Охваченный неодолимым порывом, Михайлов бросил свой эскиз, с лихорадочной поспешностью вытащил большой холст и раму, стал искать гвозди, молоток и клещи, и все это — в непонятном волнении, с раздражительным и болезненным нетерпением. Казалось ужасно мучительным, что нельзя начать сразу, что гвозди куда-то затерялись, холст не тянется, рама косит. Потом, когда холст натянулся, оказалось, что на палитре мало красок. Михайлов стал надавливать их целыми грудами, как попало, одновременно собирая кисти, и почти со злобой швыряя пустые флаконы. И все ему казалось, что он чего-то не успеет, что с каждой минутой уходит нечто драгоценное, и этого болезненного ощущения почти не выдерживали нервы.
Наконец, все было готово, и огромное полотно, ровное и упругое, стало поперек почти всей мастерской. Михайлов взял палитру и большой пук кистей, несколько минут неподвижно простоял перед полотном, как бы видя на нем что-то не видимое никому, и вдруг решительно провел кистью широкую полосу… Неладно прилаженная подставка сорвалась от дрожи большого полотна, и рама осела назад… Пришлось положить палитру и налаживать все сначала. Михайлов едва не заплакал от злости и нетерпения.
И вдруг потерял всякое представление о времени, как бы застыв в страшном душевном напряжении.
Молча, сжав зубы, он клал краски то широкими гибкими мазками, выделяющими контуры тел, то сочными влепленными пятнами, то растертыми, размазанными тенями. Он ничего не отделывал, не вырисовывал, бросая, переходя на другой конец полотна, возвращаясь назад… Полотно шаталось и дрожало, тишина стояла в пустом доме… Что-то яркое, почти хаотическое и вместе прекрасное стало проступать в красочных пятнах. Михайлов работал, крепко сжав зубы, дыша тяжело и редко.

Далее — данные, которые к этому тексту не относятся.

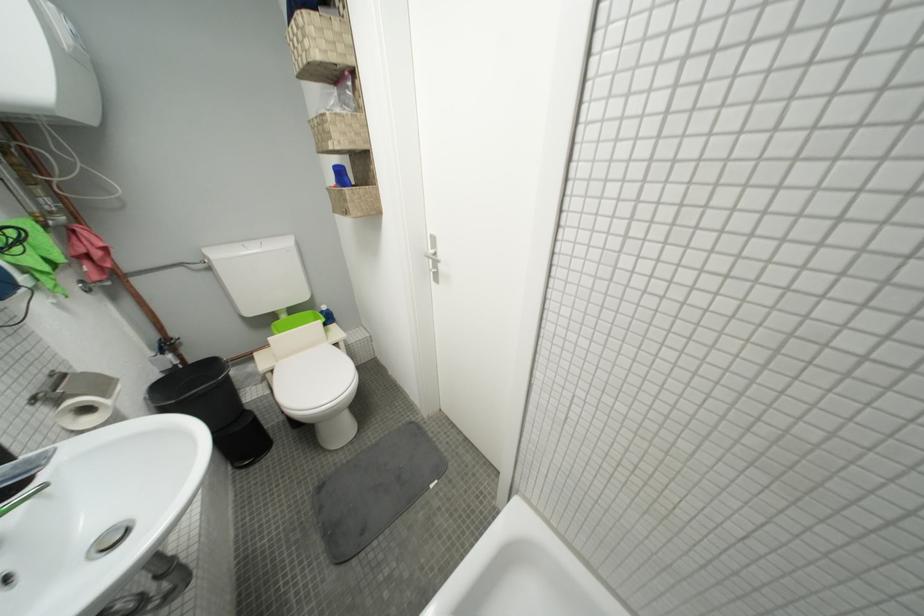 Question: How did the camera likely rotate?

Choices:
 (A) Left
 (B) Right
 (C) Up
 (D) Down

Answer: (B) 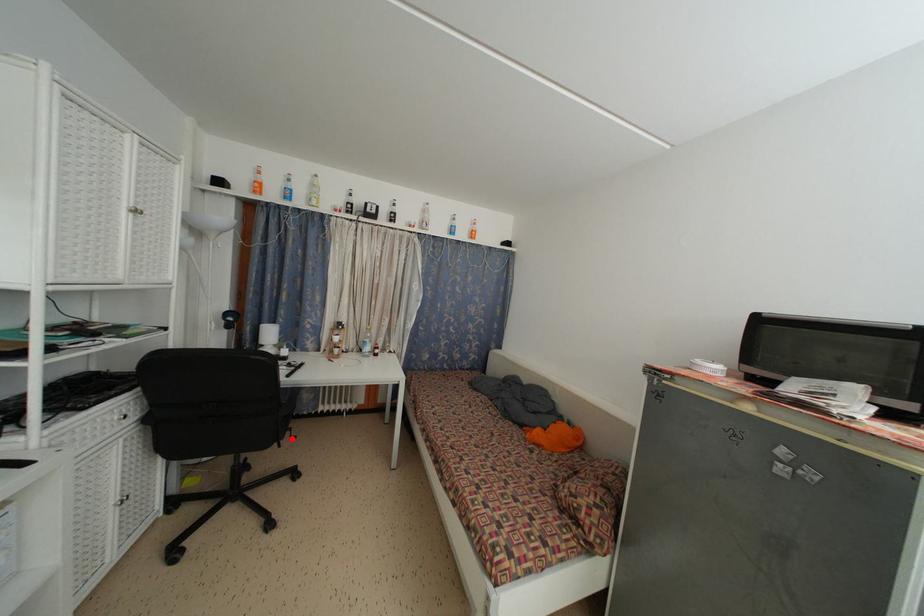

Он уже не был тем Михайловым, который имел массу переживаний, настроений и чувств, мог смеяться, пить, говорить. Вся сила его души ушла в воспалившиеся от напряжения, то странно щурящиеся, то широко открывающиеся глаза, в которых что-то горело и двигалось. Он даже не помнил идеи своей картины, забыл о Краузе, о своих переживаниях, о бледных и огромных образах, вызванных в нем речами сумасшедшего инженера, о страшных глазах Лизы, о милом лице Женечки, о бледных призраках всех женщин, которых знал. Только смутная связь осталась со всем этим, сплелась в чудовищный клубок и, медленно, жутко выдвигаясь, принимала зловещие и призрачные образы его картины…

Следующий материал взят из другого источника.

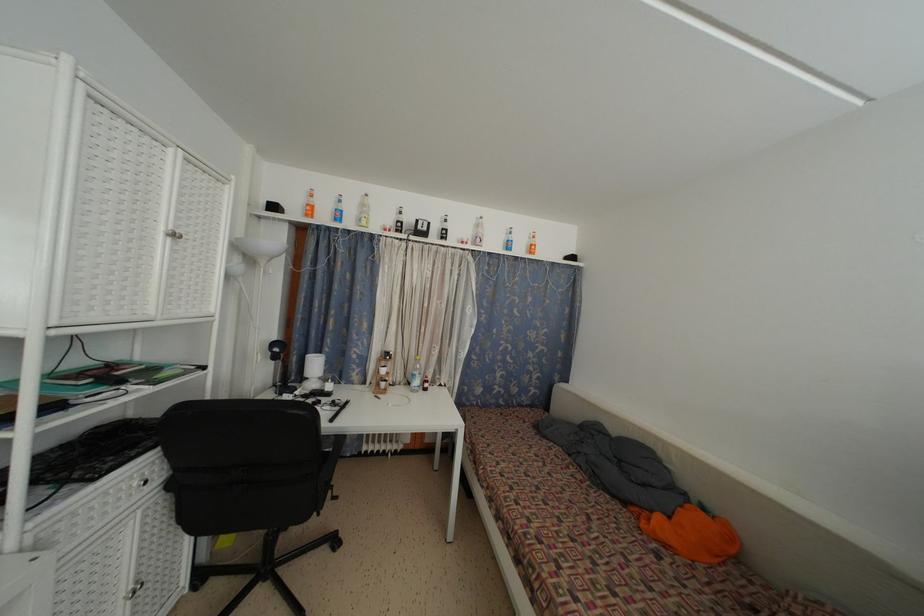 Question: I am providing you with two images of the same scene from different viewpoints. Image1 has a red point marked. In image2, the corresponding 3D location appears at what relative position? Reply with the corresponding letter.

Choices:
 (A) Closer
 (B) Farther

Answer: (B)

Его прекрасное лицо было совершенно бледно и как-то осунулось; глаза блестели; все время он судорожно облизывал губы, пересыхающие от волнения.
В середине дня он отошел от картины, не спуская с нее как бы прикованного взгляда и, стоя с торчащими в беспорядке волосами, с пятном синей краски на подбородке, не выпуская палитры из рук, что-то ел, но так машинально, что даже не заметил этого перерыва. Не доев, он бросил то, что ел, на стол, схватил кисти, положил пятно, вытянул длинный мазок, тронул блики синенького света на краю стеклянного бокала и уже не отрывался больше до самого вечера.
Но как только отошел в последний раз и с глубоким вздохом решительно положил палитру, вдруг опомнился.
В буйных мазках, в неожиданно смелых невыписанных пятнах, в еще белых просветах полотна, в этой хаотической небрежности, которая придает такую силу, свежесть и прелесть первым эскизам, какой не будет и не может быть в законченной картине, выступало именно то, что он чувствовал, что было внутри его самого.